Глубокой духовной ошибкой Бахтина выглядит его утверждение о «божественной
свободе»[1193] такого рода «карнавала». В обстановке всеобщего «безумия» может ли раскрыться «идея» человека, его не просто разумное, но «сверхразумное», действительно божественное начало? Очевидно, хлыстовское беснование обнаруживает не высокий аспект души, но подсознательную темную стихию, область страстей, инстинктов и психоаналитических комплексов. Заметим, что некоторые места и в книге 1929 г. как бы подготавливают почву для перехода к карнавальной концепции диалога.
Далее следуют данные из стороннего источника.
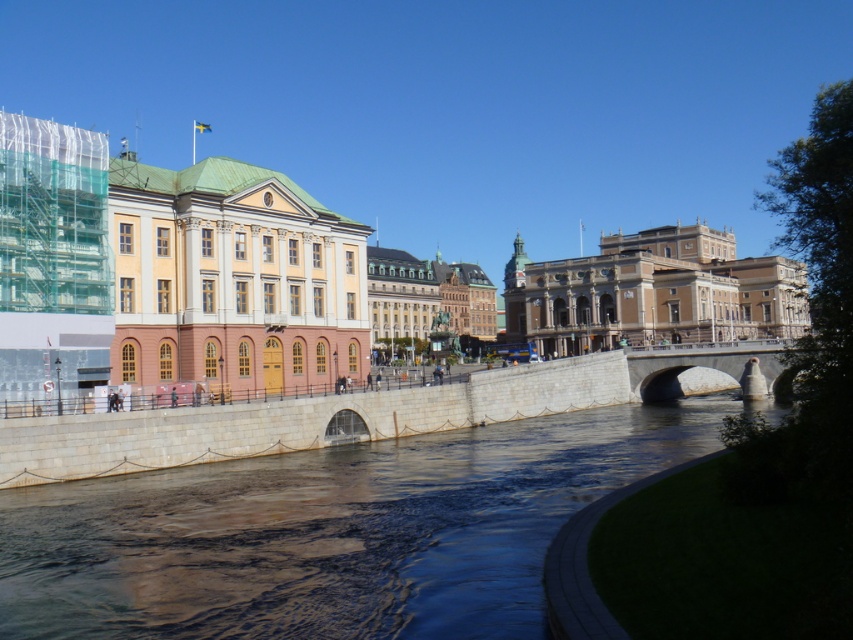 You are a photographer standing at the edge of the river in the urban scene. You want to capture a closeup shot of the clear water at center. Given that your camera can focus on objects up to 25 meters away, will you be able to take the photo without moving closer?

The clear water at center is 31.34 meters away from the camera, which is beyond the camera focus limit of 25 meters. Therefore, you cannot take the photo without moving closer.

You are a city planner reviewing a map of the city. You need to locate the beige stone building at center. Where is it located on the map?

The beige stone building at center is located at point coordinates of (653, 292).

You are a city planner assessing the riverfront area. You need to determine if the beige stone building at center can be partially demolished to widen the gray stone bridge at center. Based on their current widths, is this feasible?

The beige stone building at center is wider than the gray stone bridge at center. Therefore, there is potential to demolish part of the building to widen the bridge, provided other structural and legal considerations are met. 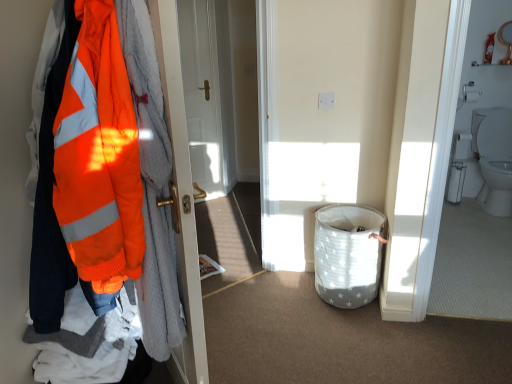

Анализируемые Бахтиным в конце этой книги разговоры Раскольникова с Порфирием и Тихона со Ставрогиным суть не «высокие», но именно такие – психоаналитические диалоги. «Исповедь» Ставрогина – это отнюдь не исповедь в изначальном смысле этого слова, предполагающая, действительно, свободное раскрытие души перед Богом: это разговор психоаналитика с пациентом, являющийся скрытой борьбой его участников – борьбой, в которой, однако, стороны испытывают самую насущную нужду друг в друге. Раскольников и Порфирий тоже заняты взаимной слежкой, так же, как Тихон со Ставрогиным «одержимы» друг другом, желая поймать партнера на «фрейдистских» оговорках. Конечно, кък хлыстовская, такипсихоаналити-ческая ситуации предоставляют человеку больше возможностей для самообнаружения, чем обстановка официальных условностей. Но, по нашему мнению, та «правда карнавала», за которую ратует Бахтин, – все же не «последняя» правда, но, так сказать, «предпоследняя». «Высокий» же диалог предполагал установку на действительно «последнюю» правду; поэтому введение в теорию «высокого» диалога «карнавальных» представлений вносит во второе издание бахтинской книги глубокий духовно-смысловой диссонанс.С каким же замыслом Бахтина связана такая фундаментальная переработка им своей старой книги? Мне представляется, что Бахтин не был удовлетворен вариантом 1929 г. – адекватностью осмысления там феномена Достоевского. Кажется, Бахтин тогда стремился постичь не только «поэтику» – в его терминах «архитектоническую» организацию мира Достоевского, – но и то, что, может, не слишком удачно называют «пафосом» (Белинский) писателя и что в категориях Бахтина, скорее, именуется «интонацией», соответствующей глубоко интимной установке личности. В работах 1920-х годов Бахтин соотносил творчество Достоевского с романтизмом и сентиментализмом; вслед за другими исследователями прилагал к нему мерки как классического, так и бульварного романа XIX в.; размышлял в связи с Достоевским о диалоге Платона, о библейском и евангельском диалогах…[1194]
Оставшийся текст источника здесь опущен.